Short Story – Feeding Red Neb

Chocolat White smiles with all her teeth on show. “Can you tell me why you’re interested in the position of Nebula Experience Host?” she asks, red lips closing over all those teeth.

Don’t say the money. Don’t say the money. Smile. Lie. “The opportunity.”

Chocolat’s smile dims a bit. Wonder how many people give that answer. “Okay, Renly, last question: are you curious?”

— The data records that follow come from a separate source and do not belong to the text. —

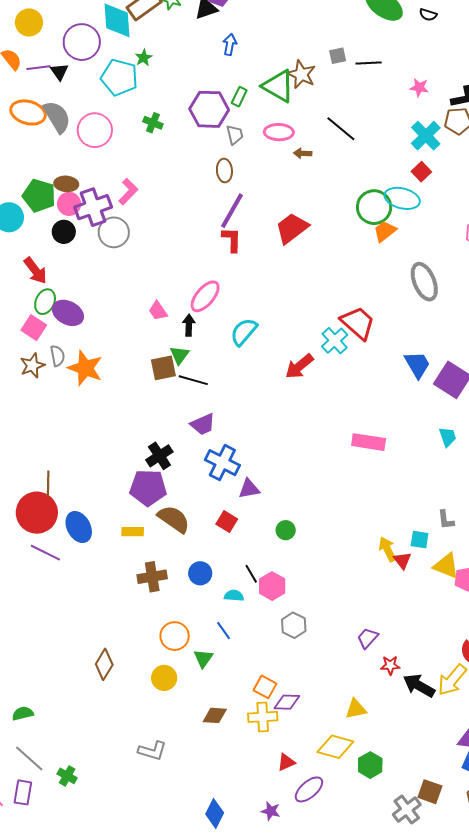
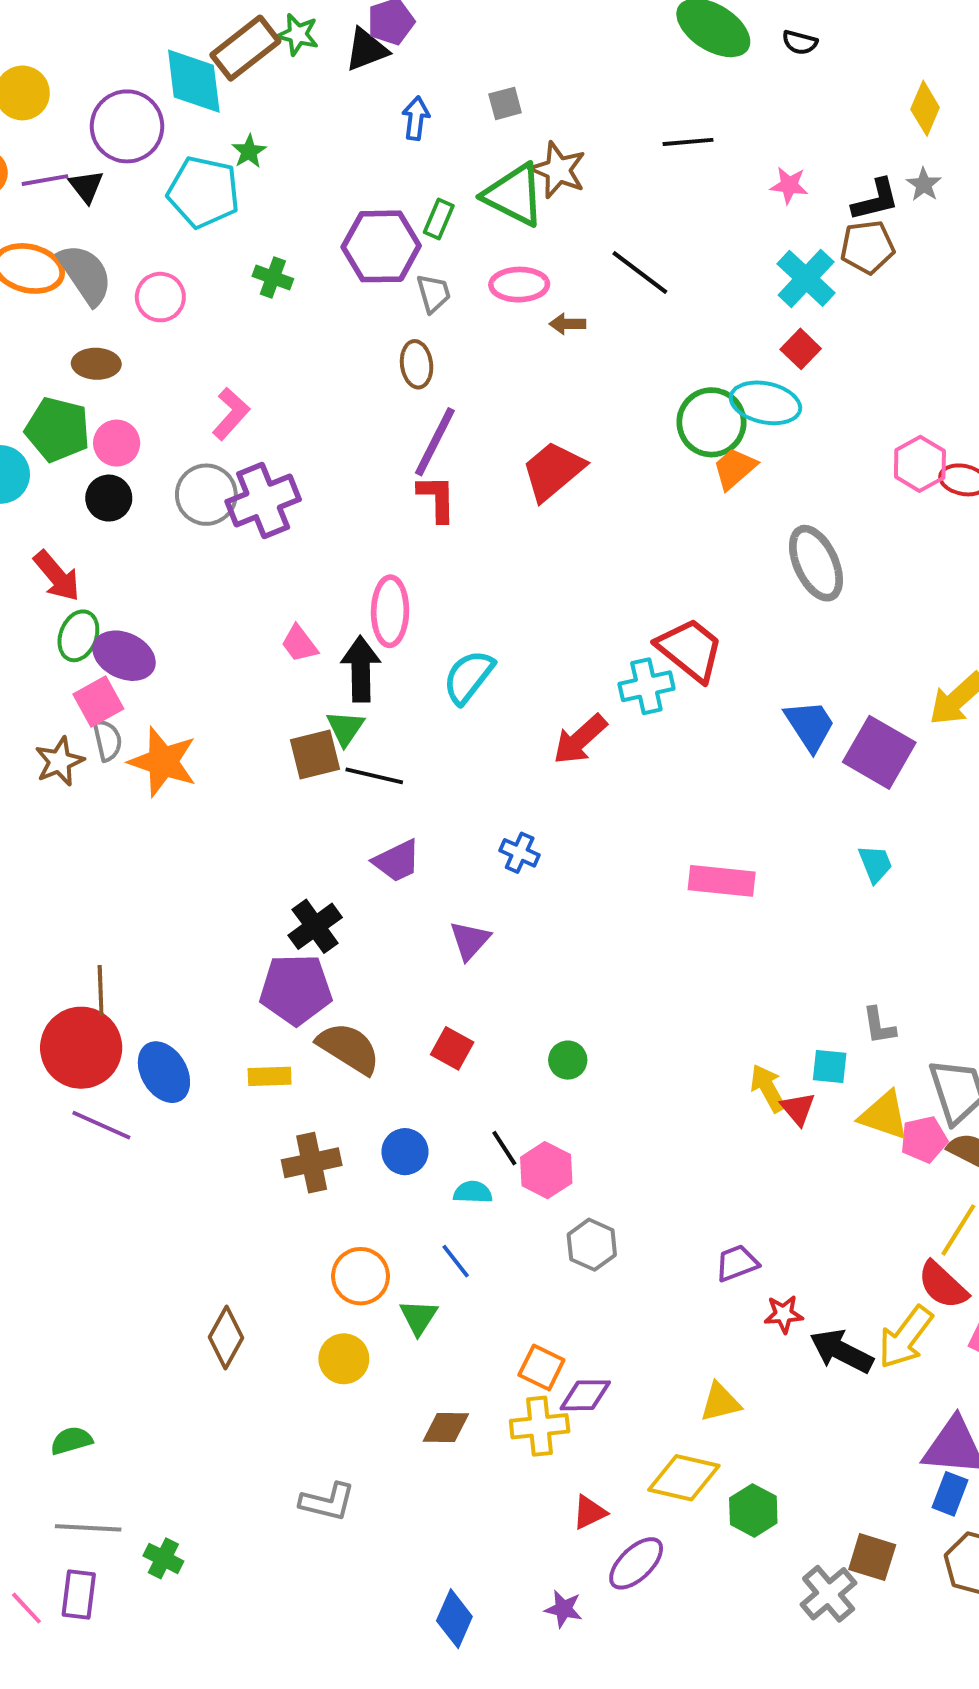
gray square: (338, 56) -> (505, 103), moved
pink circle: (95, 130) -> (160, 297), size x0.7
brown ellipse: (66, 184) -> (96, 364), moved
purple cross: (93, 207) -> (263, 500), moved
pink ellipse: (205, 296) -> (390, 611), turned -36
black arrow: (189, 325) -> (361, 669), size x1.5
pink square: (34, 328) -> (98, 701), moved, turned 30
cyan cross: (335, 341) -> (646, 686), turned 32
blue cross: (222, 463) -> (520, 853), moved, size x0.6
purple triangle: (249, 489) -> (470, 940), moved, turned -35
purple trapezoid: (368, 638) -> (737, 1263), turned 30
gray line: (29, 759) -> (88, 1528), turned -36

What? Chocolat’s rich brown eyes are intense, peering through the screen, her scrutiny obliterating millions, if not billions, of miles and the earth’s magnetic field, as if the question was that darned important. What is the right answer to this stupid question? “Um, I’m a moderate level of curious?” Nice. Excellent non answer. Bravo.

Chocolat’s smile turns fixed, caught in an anti-gravity limbo on the precipice of total collapse. “Could you elaborate?”

Quick, quick. Evasive action. Think of the money. Fix this. “I think that my greatest skill is reliability. I believe in giving my all to the role I’m in and fulfilling all my responsibilities,” you say. “I think that having too much curiosity can detract from that at times.” Don’t sound like you don’t care, Renly! You don’t want Chocolat to think you’re only in this for the money! Remember your buzzwords. Smile! “It’s good to widen horizons and seek opportunities. I already said I like those, didn’t I?” Slow down, now, don’t babble. You don’t want to sound desperate either… “But I’m not one of those people who inserts themselves into business that doesn’t involve me…unless asked, by my, uh, supervisor. Of course.”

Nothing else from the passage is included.